= Task statement =
Would you reproduce all of the entries below, character for character?
※
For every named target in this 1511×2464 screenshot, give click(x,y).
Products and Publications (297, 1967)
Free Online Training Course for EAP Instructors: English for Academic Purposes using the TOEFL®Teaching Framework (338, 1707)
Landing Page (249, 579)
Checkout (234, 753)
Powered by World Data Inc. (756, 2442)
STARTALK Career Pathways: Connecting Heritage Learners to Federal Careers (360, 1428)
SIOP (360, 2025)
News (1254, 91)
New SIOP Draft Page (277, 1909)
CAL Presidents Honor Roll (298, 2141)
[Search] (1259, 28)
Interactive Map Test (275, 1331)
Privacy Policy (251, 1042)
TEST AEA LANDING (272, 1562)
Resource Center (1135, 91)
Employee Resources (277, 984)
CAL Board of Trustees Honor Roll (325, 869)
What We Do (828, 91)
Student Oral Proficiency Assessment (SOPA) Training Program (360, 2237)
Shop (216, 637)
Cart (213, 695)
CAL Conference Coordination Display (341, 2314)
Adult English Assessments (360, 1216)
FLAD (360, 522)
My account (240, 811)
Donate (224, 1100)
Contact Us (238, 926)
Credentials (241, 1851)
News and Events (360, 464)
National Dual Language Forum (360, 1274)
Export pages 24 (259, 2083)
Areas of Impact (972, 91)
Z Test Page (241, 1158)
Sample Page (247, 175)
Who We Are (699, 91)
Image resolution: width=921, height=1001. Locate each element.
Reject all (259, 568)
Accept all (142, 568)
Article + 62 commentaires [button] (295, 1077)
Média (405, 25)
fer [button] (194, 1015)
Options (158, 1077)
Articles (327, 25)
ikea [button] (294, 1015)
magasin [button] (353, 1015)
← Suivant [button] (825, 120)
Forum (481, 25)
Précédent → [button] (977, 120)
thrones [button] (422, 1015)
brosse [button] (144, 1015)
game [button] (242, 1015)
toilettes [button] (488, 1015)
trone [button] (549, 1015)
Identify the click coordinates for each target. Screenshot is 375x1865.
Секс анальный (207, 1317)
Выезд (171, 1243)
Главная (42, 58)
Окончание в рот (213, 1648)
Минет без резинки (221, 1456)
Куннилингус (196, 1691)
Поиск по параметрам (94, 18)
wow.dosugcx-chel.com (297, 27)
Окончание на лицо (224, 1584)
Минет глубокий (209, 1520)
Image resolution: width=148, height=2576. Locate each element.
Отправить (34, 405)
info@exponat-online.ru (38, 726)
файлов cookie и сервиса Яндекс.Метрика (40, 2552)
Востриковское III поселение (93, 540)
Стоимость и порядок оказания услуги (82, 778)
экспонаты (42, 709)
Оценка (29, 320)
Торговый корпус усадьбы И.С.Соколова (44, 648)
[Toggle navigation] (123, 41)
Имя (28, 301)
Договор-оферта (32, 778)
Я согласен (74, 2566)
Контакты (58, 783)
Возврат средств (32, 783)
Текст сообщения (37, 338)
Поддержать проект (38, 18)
※
= Solution for this exercise =
For every named target in this 1511×2464 screenshot, give click(x,y).
Products and Publications (297, 1967)
Free Online Training Course for EAP Instructors: English for Academic Purposes using the TOEFL®Teaching Framework (338, 1707)
Landing Page (249, 579)
Checkout (234, 753)
Powered by World Data Inc. (756, 2442)
STARTALK Career Pathways: Connecting Heritage Learners to Federal Careers (360, 1428)
SIOP (360, 2025)
News (1254, 91)
New SIOP Draft Page (277, 1909)
CAL Presidents Honor Roll (298, 2141)
[Search] (1259, 28)
Interactive Map Test (275, 1331)
Privacy Policy (251, 1042)
TEST AEA LANDING (272, 1562)
Resource Center (1135, 91)
Employee Resources (277, 984)
CAL Board of Trustees Honor Roll (325, 869)
What We Do (828, 91)
Student Oral Proficiency Assessment (SOPA) Training Program (360, 2237)
Shop (216, 637)
Cart (213, 695)
CAL Conference Coordination Display (341, 2314)
Adult English Assessments (360, 1216)
FLAD (360, 522)
My account (240, 811)
Donate (224, 1100)
Contact Us (238, 926)
Credentials (241, 1851)
News and Events (360, 464)
National Dual Language Forum (360, 1274)
Export pages 24 (259, 2083)
Areas of Impact (972, 91)
Z Test Page (241, 1158)
Sample Page (247, 175)
Who We Are (699, 91)
Image resolution: width=921, height=1001. Locate each element.
Reject all (259, 568)
Accept all (142, 568)
Article + 62 commentaires [button] (295, 1077)
Média (405, 25)
fer [button] (194, 1015)
Options (158, 1077)
Articles (327, 25)
ikea [button] (294, 1015)
magasin [button] (353, 1015)
← Suivant [button] (825, 120)
Forum (481, 25)
Précédent → [button] (977, 120)
thrones [button] (422, 1015)
brosse [button] (144, 1015)
game [button] (242, 1015)
toilettes [button] (488, 1015)
trone [button] (549, 1015)
Identify the click coordinates for each target. Screenshot is 375x1865.
Секс анальный (207, 1317)
Выезд (171, 1243)
Главная (42, 58)
Окончание в рот (213, 1648)
Минет без резинки (221, 1456)
Куннилингус (196, 1691)
Поиск по параметрам (94, 18)
wow.dosugcx-chel.com (297, 27)
Окончание на лицо (224, 1584)
Минет глубокий (209, 1520)
Image resolution: width=148, height=2576. Locate each element.
Отправить (34, 405)
info@exponat-online.ru (38, 726)
файлов cookie и сервиса Яндекс.Метрика (40, 2552)
Востриковское III поселение (93, 540)
Стоимость и порядок оказания услуги (82, 778)
экспонаты (42, 709)
Оценка (29, 320)
Торговый корпус усадьбы И.С.Соколова (44, 648)
[Toggle navigation] (123, 41)
Имя (28, 301)
Договор-оферта (32, 778)
Я согласен (74, 2566)
Контакты (58, 783)
Возврат средств (32, 783)
Текст сообщения (37, 338)
Поддержать проект (38, 18)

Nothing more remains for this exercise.